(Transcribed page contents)

___

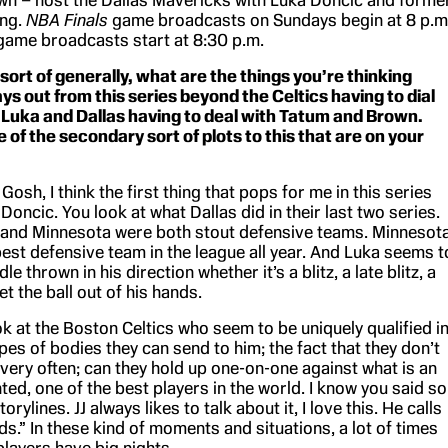
wn – host the Dallas Mavericks with Luka Dončić and forme
ing.
NBA Finals
game broadcasts on Sundays begin at 8 p.m
 game broadcasts start at 8:30 p.m.
 sort of generally, what are the things you’re thinking
ys out from this series beyond the Celtics having to dial
 Luka and Dallas having to deal with Tatum and Brown.
of the secondary sort of plots to this that are on your
sh, I think the first thing that pops for me in this series
Doncic. You look at what Dallas did in their last two series.
and Minnesota were both stout defensive teams. Minnesot
best defensive team in the league all year. And Luka seems t
le thrown in his direction whether it’s a blitz, a late blitz, a
t the ball out of his hands.
k at the Boston Celtics who seem to be uniquely qualified i
pes of bodies they can send to him; the fact that they don’t
 very often; can they hold up one-on-one against what is an
nted, one of the best players in the world. I know you said so
rylines. JJ always likes to talk about it, I love this. He calls
ds.” In these kind of moments and situations, a lot of times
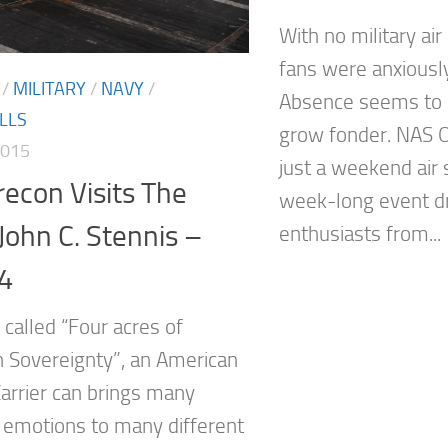
With no military air
fans were anxiousl
/
MILITARY
/
NAVY
/
Absence seems to 
LLS
grow fonder. NAS O
2015
just a weekend air 
econ Visits The
week-long event dr
 John C. Stennis –
enthusiasts from...
4
n called “Four acres of
 Sovereignty”, an American
Carrier can brings many
t emotions to many different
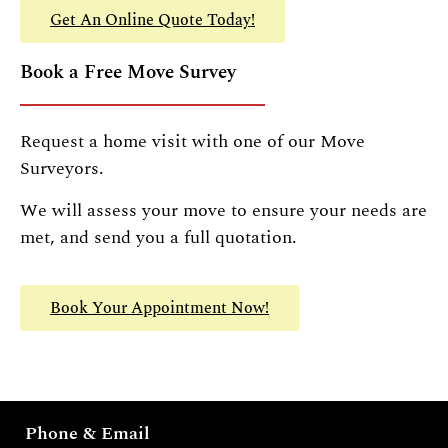
Get An Online Quote Today!
Book a Free Move Survey
Request a home visit with one of our Move
Surveyors.
We will assess your move to ensure your needs are
met, and send you a full quotation.
Book Your Appointment Now!
Phone & Email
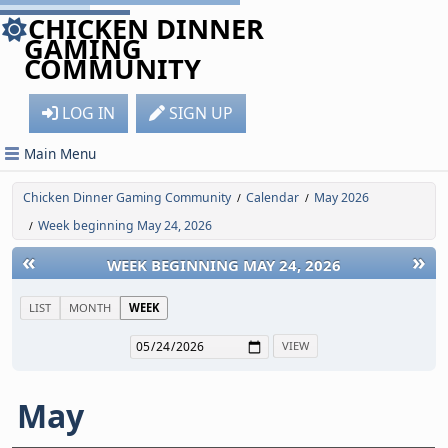
CHICKEN DINNER
GAMING
COMMUNITY
LOG IN
SIGN UP
Main Menu
Chicken Dinner Gaming Community
Calendar
May 2026
/
/
Week beginning May 24, 2026
/
«
»
WEEK BEGINNING MAY 24, 2026
LIST
MONTH
WEEK
May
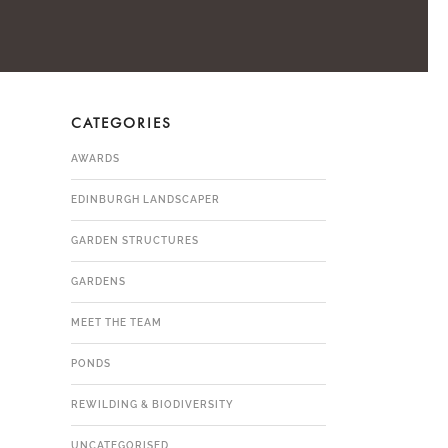
CATEGORIES
AWARDS
EDINBURGH LANDSCAPER
GARDEN STRUCTURES
GARDENS
MEET THE TEAM
PONDS
REWILDING & BIODIVERSITY
UNCATEGORISED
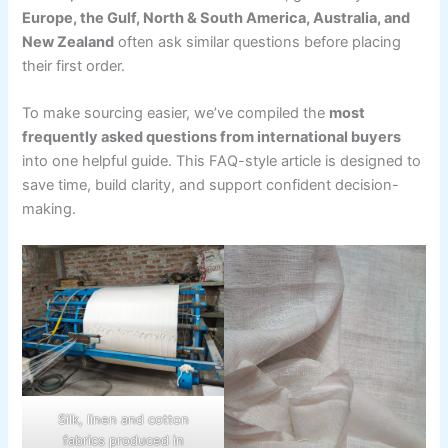
Europe, the Gulf, North & South America, Australia, and
New Zealand
often ask similar questions before placing
their first order.
To make sourcing easier, we’ve compiled the
most
frequently asked questions from international buyers
into one helpful guide. This FAQ-style article is designed to
save time, build clarity, and support confident decision-
making.
Silk, linen and cotton
fabrics produced in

___

Task prompt
Strip the images and reproduce the remaining records precisely.

Result
wn – host the Dallas Mavericks with Luka Dončić and forme
ing.
NBA Finals
game broadcasts on Sundays begin at 8 p.m
 game broadcasts start at 8:30 p.m.
 sort of generally, what are the things you’re thinking
ys out from this series beyond the Celtics having to dial
 Luka and Dallas having to deal with Tatum and Brown.
of the secondary sort of plots to this that are on your
sh, I think the first thing that pops for me in this series
Doncic. You look at what Dallas did in their last two series.
and Minnesota were both stout defensive teams. Minnesot
best defensive team in the league all year. And Luka seems t
le thrown in his direction whether it’s a blitz, a late blitz, a
t the ball out of his hands.
k at the Boston Celtics who seem to be uniquely qualified i
pes of bodies they can send to him; the fact that they don’t
 very often; can they hold up one-on-one against what is an
nted, one of the best players in the world. I know you said so
rylines. JJ always likes to talk about it, I love this. He calls
ds.” In these kind of moments and situations, a lot of times
With no military air
fans were anxiousl
/
MILITARY
/
NAVY
/
Absence seems to 
LLS
grow fonder. NAS O
2015
just a weekend air 
econ Visits The
week-long event dr
 John C. Stennis –
enthusiasts from...
4
n called “Four acres of
 Sovereignty”, an American
Carrier can brings many
t emotions to many different
Get An Online Quote Today!
Book a Free Move Survey
Request a home visit with one of our Move
Surveyors.
We will assess your move to ensure your needs are
met, and send you a full quotation.
Book Your Appointment Now!
Phone & Email
CHICKEN DINNER
GAMING
COMMUNITY
LOG IN
SIGN UP
Main Menu
Chicken Dinner Gaming Community
Calendar
May 2026
/
/
Week beginning May 24, 2026
/
«
»
WEEK BEGINNING MAY 24, 2026
LIST
MONTH
WEEK
May
CATEGORIES
AWARDS
EDINBURGH LANDSCAPER
GARDEN STRUCTURES
GARDENS
MEET THE TEAM
PONDS
REWILDING & BIODIVERSITY
UNCATEGORISED
Europe, the Gulf, North & South America, Australia, and
New Zealand
often ask similar questions before placing
their first order.
To make sourcing easier, we’ve compiled the
most
frequently asked questions from international buyers
into one helpful guide. This FAQ-style article is designed to
save time, build clarity, and support confident decision-
making.
Silk, linen and cotton
fabrics produced in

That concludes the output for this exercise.